The above-quoted affidavit cannot be reasonably construed as an attempt to amend or reduce the damages claims. It merely corrects a clerical mistake and confirms that the amount of damages specified in the state court complaint is the maximum that the plaintiff seeks to recover for both actual and punitive damages.[7] The court finds that the affidavit manifests the plaintiff's "commitment to recovery below the federal threshold." De Aguilar v. Boeing Co. [De Aguilar II], 47 F.3d 1404, 1412 n. 10 (5th Cir.), cert. denied, 516 U.S. 865, 116 S. Ct. 180, 133 L. Ed. 2d 119 (1995). The express stipulation in the affidavit limits any recovery to $75,000 and precludes the plaintiff from amending the ad damnum clause in state court to plead damages in excess of $75,000.[8] Upon remand the plaintiff "will not be able to recover more than the damages for which [she] has prayed in the state court complaint." De Aguilar II, 47 F.3d at 1411. Accordingly, the plaintiff is "legally bound to accept less" than the federal jurisdictional amount, as was intended upon commencement of this cause. Allen, 63 F.3d at 1335 n. 14. Since the actual amount in controversy does not invoke diversity jurisdiction, the motion to remand should be granted.

NOTES

[1] Defendant TRW, Inc. joined [16] in the response filed by defendant Toyota Motor Sales, U.S.A., Inc. [15].

[2] See 28 U.S.C. § 1332(a), as amended.

[3] The magistrate judge denied the motion to amend for failure to attach a proposed amended complaint "so the court could determine how [the plaintiff] might `reword her complaint.'"

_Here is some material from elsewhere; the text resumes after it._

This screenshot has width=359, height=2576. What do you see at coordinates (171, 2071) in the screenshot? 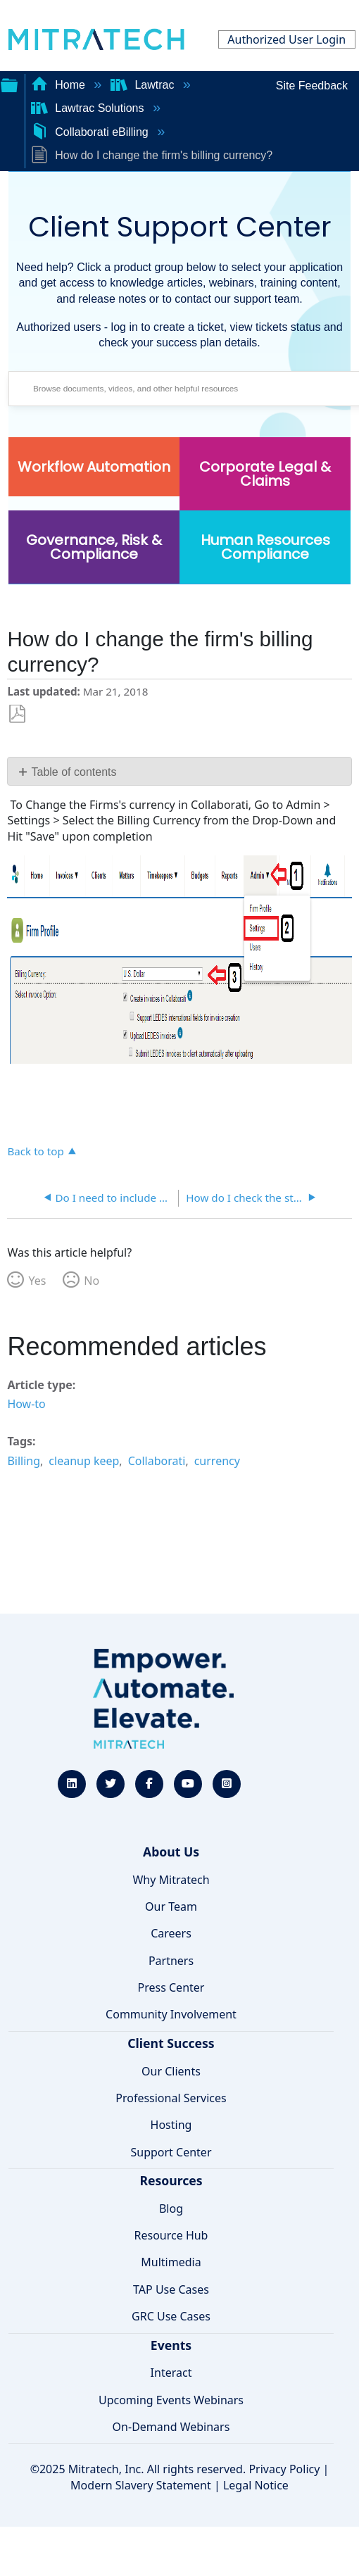
I see `Our Clients` at bounding box center [171, 2071].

[4] But see Goodman v. Wal-Mart Stores, Inc., 981 F. Supp. 1083 (M.D.Tenn.1997) (the granting of the plaintiff's motion to amend to reduce the damages claim to $74,000, regardless of plaintiff's motive, destroyed subject matter jurisdiction and mandated remand under 28 U.S.C. § 1447(c)); Bailey v. Wal-Mart Stores, Inc., 981 F. Supp. 1415 (N.D.Ala.1997) (construing the 1988 amendment of 28 U.S.C. § 1447(c), the court allowed post-removal reduction of the ad damnum clause and remanded). The courts in Goodman and Bailey literally construed the following language of section 1447(c):

If at any time before final judgment it appears that the district court lacks subject matter jurisdiction, the case shall be remanded.

[5] But cf. 28 U.S.C. § 1447(c) (district court may grant leave to add a nondiverse defendant after removal and remand the case).

[6] The affidavit of the plaintiff's attorney is attached to the instant motion.

[7] SeeSt. Paul Mercury Indem. Co. v. Red Cab Co., 303 U.S. 283, 294, 58 S. Ct. 586, 82 L. Ed. 845 (1938) ("If [the plaintiff] does not desire to try his case in the federal court he may resort to the expedient of suing for less than the jurisdictional amount, and though he would be justly entitled to more, the defendant cannot remove."); Allen v. R & H Oil & Gas Co., 63 F.3d 1326, 1335 (5th Cir.1995) ("if a plaintiff pleads damages less than the [federal jurisdictional] amount, he generally can bar a defendant from removal").

[8] Mississippi law limits the plaintiff's recovery to the amount plead but does not prohibit amendment of the ad damnum clause.